Nicotine-induced dopamine release is what causes people to become addicted to cigarettes. Without a strong determination to break away from the familiar pleasure, it will be difficult to recover from nicotine addiction.

But smokers are not the only ones struggling to beat a dependency as a New Year’s resolution. The U.S. and China, which have led abundant lives over the past decade, thanks to each other, are now in similar situations. American consumers lulled China into contentment. The Chinese economy continued to see two-digit annual growth thanks to U.S. consumers. China invested huge sums from manufacturing exports in U.S. government securities. Americans borrowed money and rushed out to buy big houses and cars to flaunt their wealth. Both the U.S. government and the people indulged in the good life by borrowing money from others.

The phenomenon of the two nations becoming addicted to each other was coined “Chimerica” by economist Niall Ferguson. Chimerica is in the spotlight as a major culprit behind the global economic meltdown.
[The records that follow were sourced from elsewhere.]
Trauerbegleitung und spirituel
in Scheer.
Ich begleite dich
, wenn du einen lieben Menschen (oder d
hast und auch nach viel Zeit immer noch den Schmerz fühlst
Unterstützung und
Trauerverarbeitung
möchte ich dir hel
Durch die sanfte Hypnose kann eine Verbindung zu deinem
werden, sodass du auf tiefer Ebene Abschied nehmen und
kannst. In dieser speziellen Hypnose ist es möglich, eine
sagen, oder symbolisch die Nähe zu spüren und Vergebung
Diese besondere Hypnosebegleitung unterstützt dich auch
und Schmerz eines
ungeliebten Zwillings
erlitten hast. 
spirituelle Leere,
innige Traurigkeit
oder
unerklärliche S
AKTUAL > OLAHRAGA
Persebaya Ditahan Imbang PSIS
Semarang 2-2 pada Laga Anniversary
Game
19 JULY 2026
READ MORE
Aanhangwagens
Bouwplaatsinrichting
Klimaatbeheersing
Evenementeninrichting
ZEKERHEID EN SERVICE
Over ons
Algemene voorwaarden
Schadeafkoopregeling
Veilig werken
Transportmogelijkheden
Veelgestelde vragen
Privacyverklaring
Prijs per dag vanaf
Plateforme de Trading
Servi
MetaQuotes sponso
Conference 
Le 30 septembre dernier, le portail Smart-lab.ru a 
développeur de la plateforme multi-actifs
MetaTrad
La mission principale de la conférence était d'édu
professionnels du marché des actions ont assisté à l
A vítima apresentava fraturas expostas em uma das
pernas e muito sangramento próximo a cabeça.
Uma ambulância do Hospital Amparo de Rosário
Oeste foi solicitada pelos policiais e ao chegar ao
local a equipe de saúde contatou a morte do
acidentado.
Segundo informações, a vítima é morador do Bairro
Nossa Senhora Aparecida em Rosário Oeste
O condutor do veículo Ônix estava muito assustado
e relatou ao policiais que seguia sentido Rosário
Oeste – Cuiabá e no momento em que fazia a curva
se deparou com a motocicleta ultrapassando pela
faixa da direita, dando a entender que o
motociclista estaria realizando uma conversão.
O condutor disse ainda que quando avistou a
Recently, The New York Times pointed out that, “The Chinese have piled up so much excess savings that they lend money to the United States at low rates, underwriting American consumption ... fueling a historic consumption binge and housing bubble in the United States.”

However, it is ridiculous to argue who should be more responsible. Fareed Zakaria writes in his book, “The Post-American World,” that the symbiotic economic relationship between the U.S. and China is globalization’s equivalent of the nuclear age’s so-called mutually assured destruction, in which both the U.S. and the Soviet Union, armed with nuclear weapons, rather resisted nuclear war. He insists that the growth of Chimerica is a mirage, just as mutual assured destruction failed to achieve true peace.

No matter how painful, the U.S. and China must beat their addiction. Experts suggest that the U.S. should reduce its current account deficit by improving its ability to compete in export markets, and that China should prevent the nation’s economic slowdown caused by stalled exports by fostering consumption.

Beating their dependency will not be easy, but will definitely serve as a cure-all for the global economy as well as the two nations.


The writer is an editorial writer of the JoongAng Ilbo.